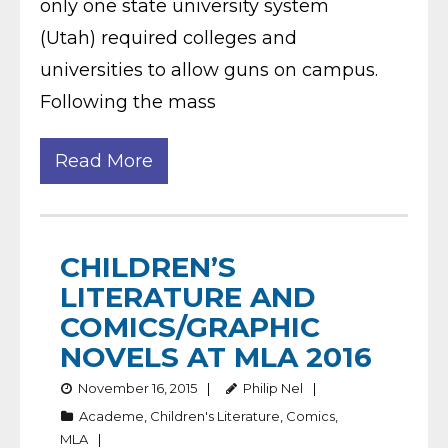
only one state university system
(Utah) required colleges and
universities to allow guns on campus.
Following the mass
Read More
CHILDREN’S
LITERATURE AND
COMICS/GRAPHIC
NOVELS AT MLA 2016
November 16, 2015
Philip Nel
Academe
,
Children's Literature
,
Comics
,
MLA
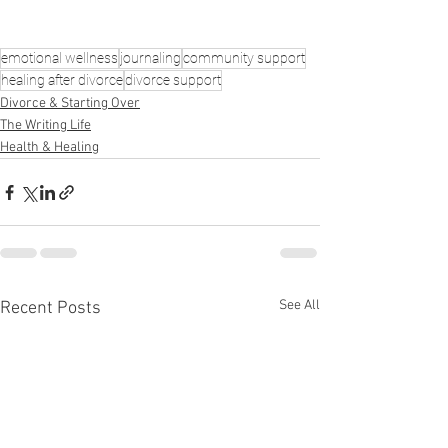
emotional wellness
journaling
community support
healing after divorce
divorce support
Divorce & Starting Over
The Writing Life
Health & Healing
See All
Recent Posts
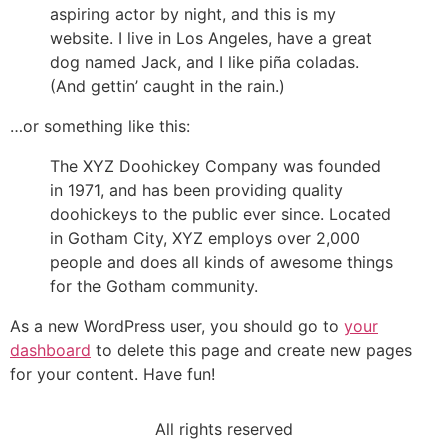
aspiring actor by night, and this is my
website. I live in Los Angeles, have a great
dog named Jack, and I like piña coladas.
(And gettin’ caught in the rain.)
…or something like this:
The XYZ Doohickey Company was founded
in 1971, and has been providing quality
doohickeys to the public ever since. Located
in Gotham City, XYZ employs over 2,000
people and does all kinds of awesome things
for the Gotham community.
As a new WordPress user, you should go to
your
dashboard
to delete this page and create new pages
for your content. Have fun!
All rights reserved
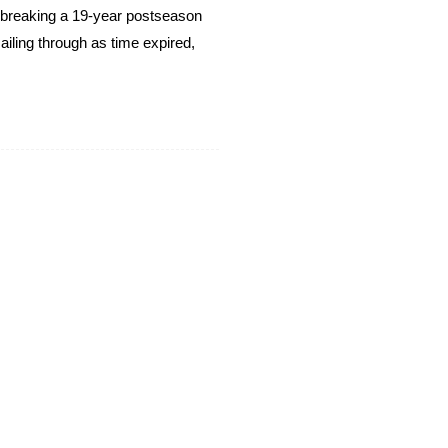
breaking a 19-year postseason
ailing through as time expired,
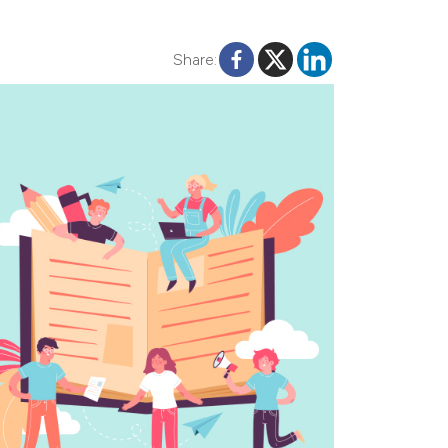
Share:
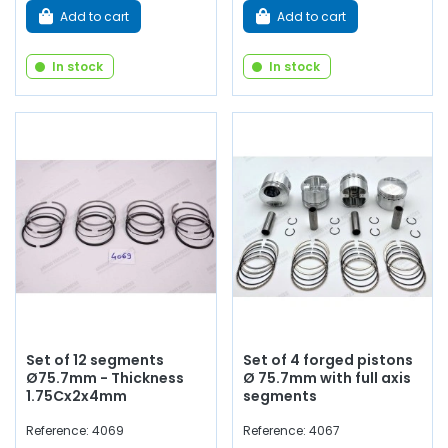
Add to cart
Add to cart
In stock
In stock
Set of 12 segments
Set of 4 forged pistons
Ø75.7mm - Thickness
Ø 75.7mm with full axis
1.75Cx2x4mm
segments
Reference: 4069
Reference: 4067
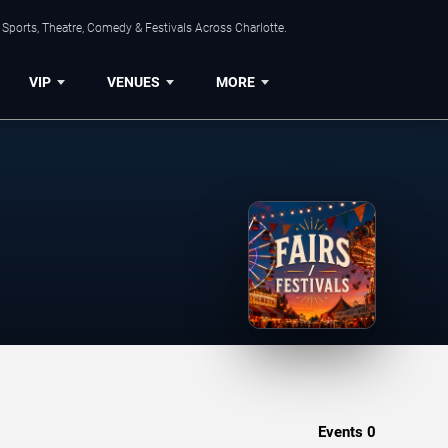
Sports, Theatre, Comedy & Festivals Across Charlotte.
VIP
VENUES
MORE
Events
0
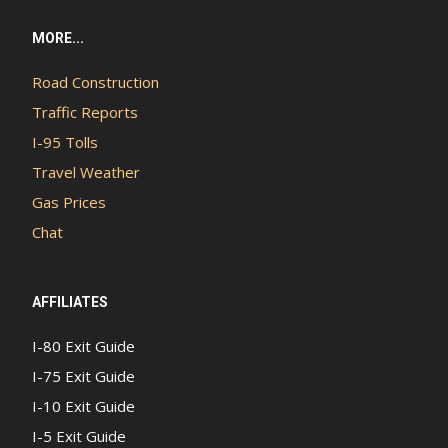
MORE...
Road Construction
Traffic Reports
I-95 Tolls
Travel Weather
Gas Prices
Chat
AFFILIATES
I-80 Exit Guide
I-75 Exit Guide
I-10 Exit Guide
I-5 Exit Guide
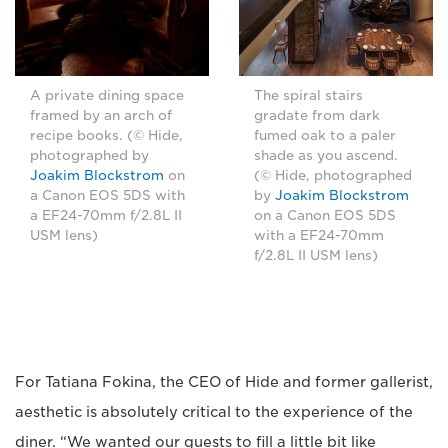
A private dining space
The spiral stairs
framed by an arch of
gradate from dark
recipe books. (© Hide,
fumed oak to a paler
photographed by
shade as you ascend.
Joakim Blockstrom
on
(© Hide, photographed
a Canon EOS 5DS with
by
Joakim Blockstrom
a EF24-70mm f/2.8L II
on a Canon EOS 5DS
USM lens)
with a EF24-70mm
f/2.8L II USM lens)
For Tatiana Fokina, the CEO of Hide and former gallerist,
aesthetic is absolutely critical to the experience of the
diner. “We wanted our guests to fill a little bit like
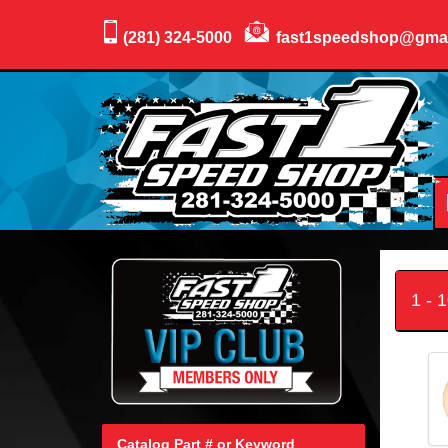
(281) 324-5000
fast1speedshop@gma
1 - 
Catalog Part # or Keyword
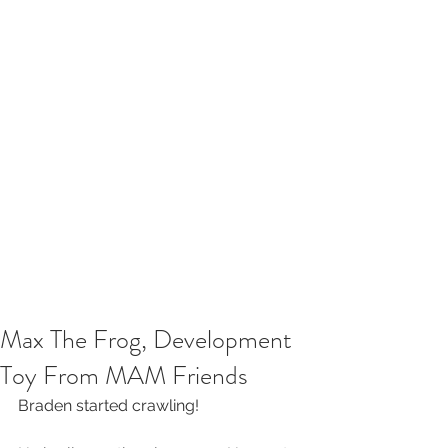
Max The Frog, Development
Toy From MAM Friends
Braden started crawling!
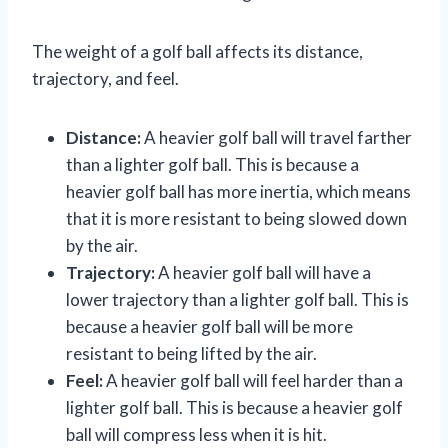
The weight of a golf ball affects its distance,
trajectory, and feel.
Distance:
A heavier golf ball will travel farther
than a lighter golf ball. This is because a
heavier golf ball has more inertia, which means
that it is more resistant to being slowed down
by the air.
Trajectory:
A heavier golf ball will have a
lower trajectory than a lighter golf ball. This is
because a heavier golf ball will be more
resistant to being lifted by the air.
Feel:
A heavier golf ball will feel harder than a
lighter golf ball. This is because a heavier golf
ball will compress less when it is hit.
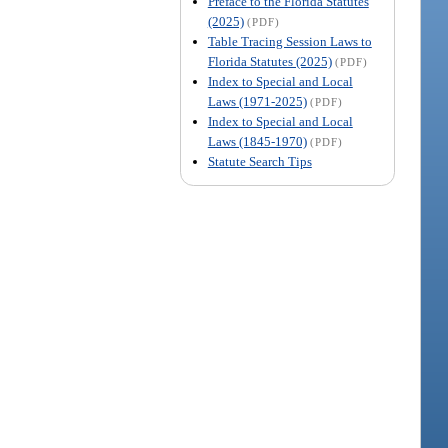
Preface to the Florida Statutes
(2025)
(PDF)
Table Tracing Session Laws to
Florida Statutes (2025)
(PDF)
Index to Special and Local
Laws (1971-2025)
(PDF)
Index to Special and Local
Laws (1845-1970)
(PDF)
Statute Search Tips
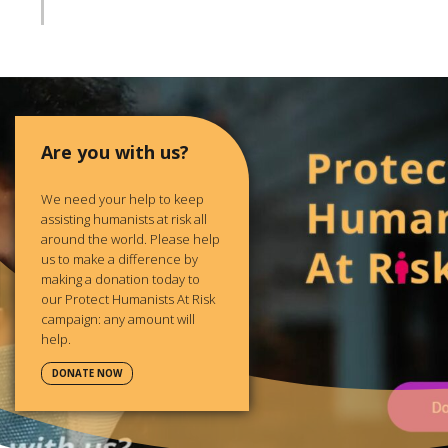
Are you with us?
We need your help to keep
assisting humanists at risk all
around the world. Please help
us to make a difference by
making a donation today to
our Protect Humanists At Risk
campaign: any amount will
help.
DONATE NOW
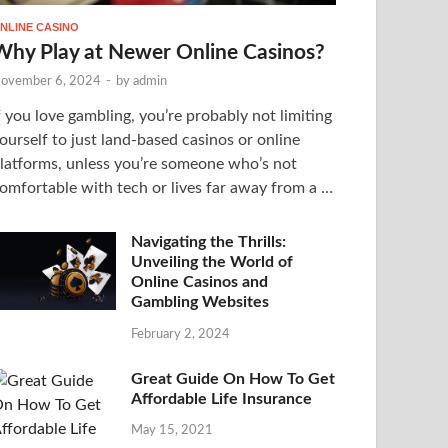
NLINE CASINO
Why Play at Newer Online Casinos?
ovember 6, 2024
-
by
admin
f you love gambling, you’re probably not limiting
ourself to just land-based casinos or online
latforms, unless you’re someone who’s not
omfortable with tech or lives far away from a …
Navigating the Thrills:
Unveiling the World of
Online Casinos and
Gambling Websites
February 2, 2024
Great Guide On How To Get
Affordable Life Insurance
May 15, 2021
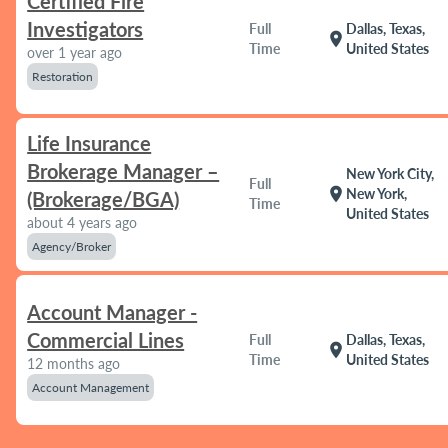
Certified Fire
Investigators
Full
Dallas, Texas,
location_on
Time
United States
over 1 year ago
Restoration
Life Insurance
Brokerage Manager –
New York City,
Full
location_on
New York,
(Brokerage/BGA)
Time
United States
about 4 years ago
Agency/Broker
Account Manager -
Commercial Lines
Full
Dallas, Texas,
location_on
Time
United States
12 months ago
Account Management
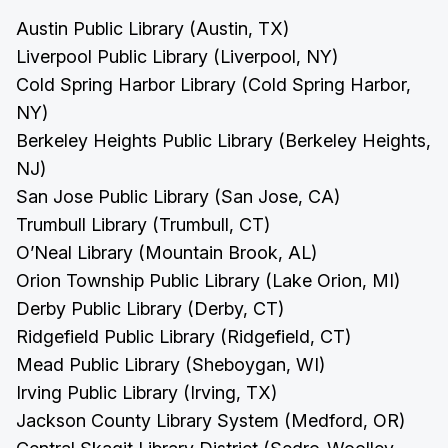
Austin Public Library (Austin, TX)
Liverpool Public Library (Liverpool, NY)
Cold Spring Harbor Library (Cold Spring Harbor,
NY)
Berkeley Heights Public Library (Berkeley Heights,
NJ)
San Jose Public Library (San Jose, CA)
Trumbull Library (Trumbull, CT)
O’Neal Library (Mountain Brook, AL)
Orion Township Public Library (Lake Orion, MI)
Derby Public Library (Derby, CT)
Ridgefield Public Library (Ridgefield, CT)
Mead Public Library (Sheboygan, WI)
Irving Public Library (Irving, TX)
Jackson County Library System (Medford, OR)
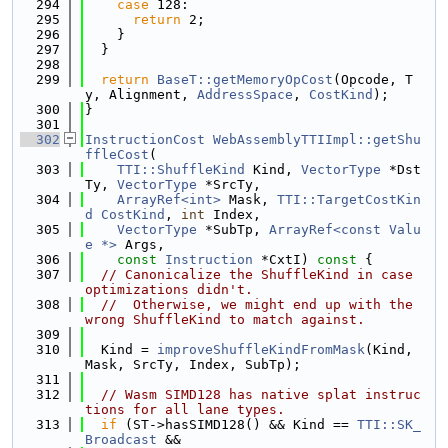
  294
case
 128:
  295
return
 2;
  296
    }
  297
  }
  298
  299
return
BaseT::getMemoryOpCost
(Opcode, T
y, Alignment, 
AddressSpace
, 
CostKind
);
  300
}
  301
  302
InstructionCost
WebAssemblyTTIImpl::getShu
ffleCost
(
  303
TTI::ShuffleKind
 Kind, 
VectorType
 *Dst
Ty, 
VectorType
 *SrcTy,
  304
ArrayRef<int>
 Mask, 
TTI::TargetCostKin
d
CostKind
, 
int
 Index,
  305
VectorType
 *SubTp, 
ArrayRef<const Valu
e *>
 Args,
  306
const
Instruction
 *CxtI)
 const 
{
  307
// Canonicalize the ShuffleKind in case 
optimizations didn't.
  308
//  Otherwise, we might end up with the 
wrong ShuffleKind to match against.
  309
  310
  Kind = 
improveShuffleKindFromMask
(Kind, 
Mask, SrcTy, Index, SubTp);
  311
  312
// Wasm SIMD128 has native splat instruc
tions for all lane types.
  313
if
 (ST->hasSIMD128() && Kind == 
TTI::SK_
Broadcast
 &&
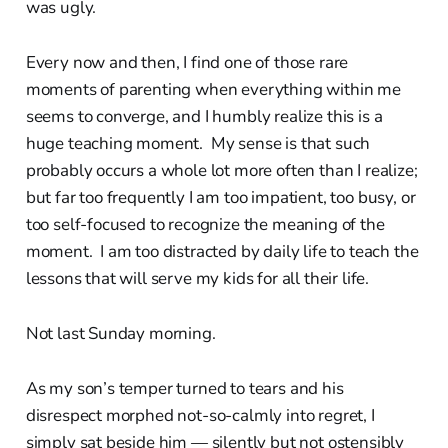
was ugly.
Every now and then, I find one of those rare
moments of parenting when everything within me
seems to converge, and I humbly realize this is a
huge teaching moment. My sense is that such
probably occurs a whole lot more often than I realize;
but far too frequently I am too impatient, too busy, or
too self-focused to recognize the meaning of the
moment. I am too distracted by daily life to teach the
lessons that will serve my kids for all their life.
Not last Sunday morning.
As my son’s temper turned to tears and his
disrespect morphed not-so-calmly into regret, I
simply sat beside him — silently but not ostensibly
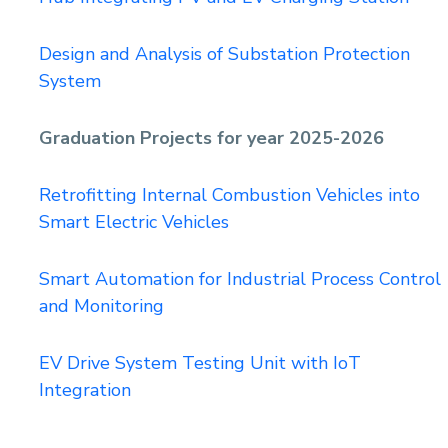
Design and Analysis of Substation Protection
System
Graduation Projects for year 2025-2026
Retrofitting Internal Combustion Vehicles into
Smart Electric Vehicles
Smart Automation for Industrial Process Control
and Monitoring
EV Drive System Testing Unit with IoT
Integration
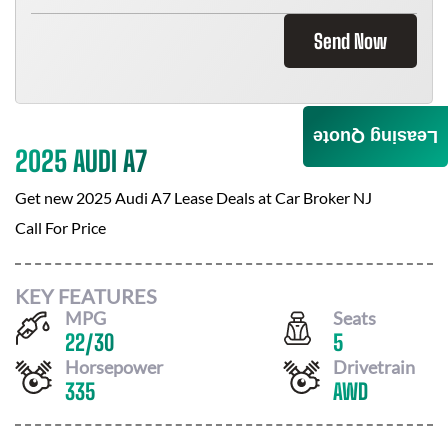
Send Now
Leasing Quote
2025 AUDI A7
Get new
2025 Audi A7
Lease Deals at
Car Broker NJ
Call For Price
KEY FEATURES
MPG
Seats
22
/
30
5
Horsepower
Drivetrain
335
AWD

┄┄┄┄┄┄┄┄┄┄

◆ Work order: Would you provide an exact, picture-free copy of the data above?

◆ Response area:
only one state university system
(Utah) required colleges and
universities to allow guns on campus.
Following the mass
Read More
CHILDREN’S
LITERATURE AND
COMICS/GRAPHIC
NOVELS AT MLA 2016
November 16, 2015
Philip Nel
Academe
,
Children's Literature
,
Comics
,
MLA
emotional wellness
journaling
community support
healing after divorce
divorce support
Divorce & Starting Over
The Writing Life
Health & Healing
See All
Recent Posts
aspiring actor by night, and this is my
website. I live in Los Angeles, have a great
dog named Jack, and I like piña coladas.
(And gettin’ caught in the rain.)
…or something like this:
The XYZ Doohickey Company was founded
in 1971, and has been providing quality
doohickeys to the public ever since. Located
in Gotham City, XYZ employs over 2,000
people and does all kinds of awesome things
for the Gotham community.
As a new WordPress user, you should go to
your
dashboard
to delete this page and create new pages
for your content. Have fun!
All rights reserved
breaking a 19-year postseason
ailing through as time expired,
Share:
Add to cart
Add to cart
In stock
In stock
Set of 12 segments
Set of 4 forged pistons
Ø75.7mm - Thickness
Ø 75.7mm with full axis
1.75Cx2x4mm
segments
Reference: 4069
Reference: 4067
Sports, Theatre, Comedy & Festivals Across Charlotte.
VIP
VENUES
MORE
Events
0
MORE...
Road Construction
Traffic Reports
I-95 Tolls
Travel Weather
Gas Prices
Chat
AFFILIATES
I-80 Exit Guide
I-75 Exit Guide
I-10 Exit Guide
I-5 Exit Guide
A private dining space
The spiral stairs
framed by an arch of
gradate from dark
recipe books. (© Hide,
fumed oak to a paler
photographed by
shade as you ascend.
Joakim Blockstrom
on
(© Hide, photographed
a Canon EOS 5DS with
by
Joakim Blockstrom
a EF24-70mm f/2.8L II
on a Canon EOS 5DS
USM lens)
with a EF24-70mm
f/2.8L II USM lens)
For Tatiana Fokina, the CEO of Hide and former gallerist,
aesthetic is absolutely critical to the experience of the
diner. “We wanted our guests to fill a little bit like
(281) 324-5000
fast1speedshop@gma
1 - 
Catalog Part # or Keyword
Max The Frog, Development
Toy From MAM Friends
Braden started crawling!
The weight of a golf ball affects its distance,
trajectory, and feel.
Distance:
A heavier golf ball will travel farther
than a lighter golf ball. This is because a
heavier golf ball has more inertia, which means
that it is more resistant to being slowed down
by the air.
Trajectory:
A heavier golf ball will have a
lower trajectory than a lighter golf ball. This is
because a heavier golf ball will be more
resistant to being lifted by the air.
Feel:
A heavier golf ball will feel harder than a
lighter golf ball. This is because a heavier golf
ball will compress less when it is hit.
Preface to the Florida Statutes
(2025)
(PDF)
Table Tracing Session Laws to
Florida Statutes (2025)
(PDF)
Index to Special and Local
Laws (1971-2025)
(PDF)
Index to Special and Local
Laws (1845-1970)
(PDF)
Statute Search Tips
Are you with us?
We need your help to keep
assisting humanists at risk all
around the world. Please help
us to make a difference by
making a donation today to
our Protect Humanists At Risk
campaign: any amount will
help.
DONATE NOW
NLINE CASINO
Why Play at Newer Online Casinos?
ovember 6, 2024
-
by
admin
f you love gambling, you’re probably not limiting
ourself to just land-based casinos or online
latforms, unless you’re someone who’s not
omfortable with tech or lives far away from a …
Navigating the Thrills:
Unveiling the World of
Online Casinos and
Gambling Websites
February 2, 2024
Great Guide On How To Get
Affordable Life Insurance
May 15, 2021
Certified Fire
Investigators
Full
Dallas, Texas,
location_on
Time
United States
over 1 year ago
Restoration
Life Insurance
Brokerage Manager –
New York City,
Full
location_on
New York,
(Brokerage/BGA)
Time
United States
about 4 years ago
Agency/Broker
Account Manager -
Commercial Lines
Full
Dallas, Texas,
location_on
Time
United States
12 months ago
Account Management
Austin Public Library (Austin, TX)
Liverpool Public Library (Liverpool, NY)
Cold Spring Harbor Library (Cold Spring Harbor,
NY)
Berkeley Heights Public Library (Berkeley Heights,
NJ)
San Jose Public Library (San Jose, CA)
Trumbull Library (Trumbull, CT)
O’Neal Library (Mountain Brook, AL)
Orion Township Public Library (Lake Orion, MI)
Derby Public Library (Derby, CT)
Ridgefield Public Library (Ridgefield, CT)
Mead Public Library (Sheboygan, WI)
Irving Public Library (Irving, TX)
Jackson County Library System (Medford, OR)
  294
case
 128:
  295
return
 2;
  296
    }
  297
  }
  298
  299
return
BaseT::getMemoryOpCost
(Opcode, T
y, Alignment, 
AddressSpace
, 
CostKind
);
  300
}
  301
  302
InstructionCost
WebAssemblyTTIImpl::getShu
ffleCost
(
  303
TTI::ShuffleKind
 Kind, 
VectorType
 *Dst
Ty, 
VectorType
 *SrcTy,
  304
ArrayRef<int>
 Mask, 
TTI::TargetCostKin
d
CostKind
, 
int
 Index,
  305
VectorType
 *SubTp, 
ArrayRef<const Valu
e *>
 Args,
  306
const
Instruction
 *CxtI)
 const 
{
  307
// Canonicalize the ShuffleKind in case 
optimizations didn't.
  308
//  Otherwise, we might end up with the 
wrong ShuffleKind to match against.
  309
  310
  Kind = 
improveShuffleKindFromMask
(Kind, 
Mask, SrcTy, Index, SubTp);
  311
  312
// Wasm SIMD128 has native splat instruc
tions for all lane types.
  313
if
 (ST->hasSIMD128() && Kind == 
TTI::SK_
Broadcast
 &&
was ugly.
Every now and then, I find one of those rare
moments of parenting when everything within me
seems to converge, and I humbly realize this is a
huge teaching moment. My sense is that such
probably occurs a whole lot more often than I realize;
but far too frequently I am too impatient, too busy, or
too self-focused to recognize the meaning of the
moment. I am too distracted by daily life to teach the
lessons that will serve my kids for all their life.
Not last Sunday morning.
As my son’s temper turned to tears and his
disrespect morphed not-so-calmly into regret, I
simply sat beside him — silently but not ostensibly
Design and Analysis of Substation Protection
System
Graduation Projects for year 2025-2026
Retrofitting Internal Combustion Vehicles into
Smart Electric Vehicles
Smart Automation for Industrial Process Control
and Monitoring
EV Drive System Testing Unit with IoT
Integration
Send Now
Leasing Quote
2025 AUDI A7
Get new
2025 Audi A7
Lease Deals at
Car Broker NJ
Call For Price
KEY FEATURES
MPG
Seats
22
/
30
5
Horsepower
Drivetrain
335
AWD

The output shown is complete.